Question

Four circular cardboard pieces of radii 7 cm are placed on a paper in such a way that each piece touches other two pieces. Find the area of the portion enclosed between these pieces.

• A. $42c{m}^2$
• B. $48c{m}^2$.
• C. $22c{m}^2$.
• D. $38c{m}^2$.

Answer 1

The correct option is A

$42c{m}^2$

Given, that four circular cardboard pieces arc placed on a paper in such a way that each piece touches other two pieces.

Now, we join centre of all four circles to each other by a line segment since, radius of each circles is 7 cm.

So, $AB=2\times Radiusofcircle$

$=2\times 7=14cm$

$\Rightarrow AB=BC=CD=AB=4cm$

Which shows that, quadrilateral ABCD is a square with each of its side is 14 cm.

We know that, each angle between two adjacent sides of a square is ${90}^{\circ }$.
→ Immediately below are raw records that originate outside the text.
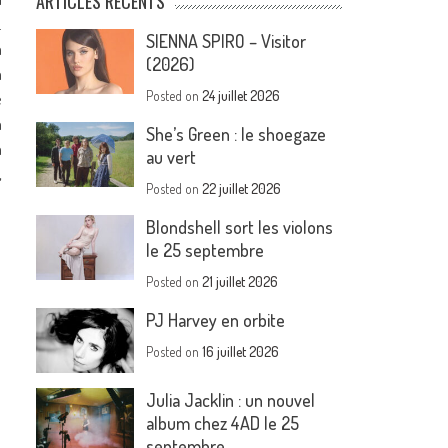
ARTICLES RÉCENTS
…
SIENNA SPIRO – Visitor
à
(2026)
a
Posted on
24 juillet 2026
e
a
She’s Green : le shoegaze
à
au vert
,
Posted on
22 juillet 2026
Blondshell sort les violons
le 25 septembre
Posted on
21 juillet 2026
PJ Harvey en orbite
Posted on
16 juillet 2026
Julia Jacklin : un nouvel
album chez 4AD le 25
septembre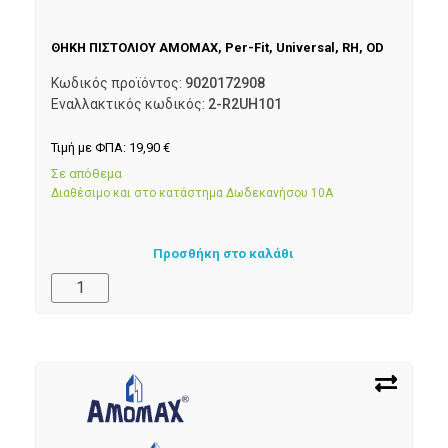
ΘΗΚΗ ΠΙΣΤΟΛΙΟΥ AMOMAX, Per-Fit, Universal, RH, OD
Κωδικός προϊόντος:
9020172908
Εναλλακτικός κωδικός:
2-R2UH101
Τιμή με ΦΠΑ:
19,90
€
Σε απόθεμα
Διαθέσιμο και στο κατάστημα Δωδεκανήσου 10Α
Προσθήκη στο καλάθι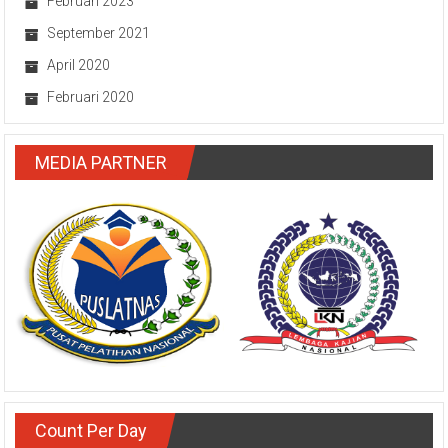
Februari 2023
September 2021
April 2020
Februari 2020
MEDIA PARTNER
Count Per Day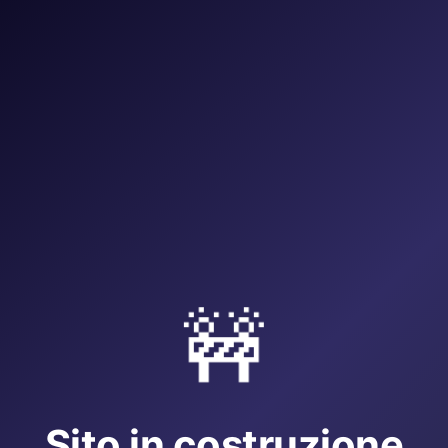
🚧
Sito in costruzione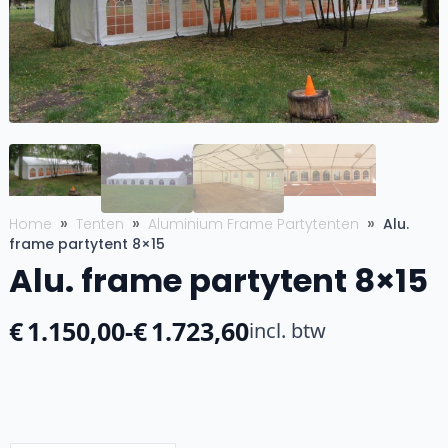
Home
Tenten
Aluminium Frame Partytenten
Alu.
frame partytent 8×15
Alu. frame partytent 8×15
€
1.150,00
-
€
1.723,60
incl. btw
Prijsklasse:
€1.150,00
tot
€1.723,60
$\therefore$ Area of sector with $\angle A={90}^{\circ }$

$\frac{\angle A}{{360}^{\circ }}\times \pi r^2=\frac{{90}^{\circ }}{{360}^{\circ }}\times \pi \times (7{)}^2$

$=\frac{1}{4}\times \frac{22}{7}\times 49=\frac{154}{4}=\frac{77}{2}$

$=38.5c{m}^2$

$\therefore$ Area of all four sectors $=4\times Areaofsectorwith\angle A$

$=4\times 38.5$

$=154c{m}^2$

And area of square ABCD $=(sideofsquare{)}^2$

$=(14{)}^2=196c{m}^2$ $[\therefore Areaofsquare=(side{)}^2]$

So, area of shaded region enclosed between these pieces = Area of square ABCD - Area of each sector

$=196-154$

$=42c{m}^2$

Hence, required area of the portion enclosed between these pieces is $42c{m}^2$.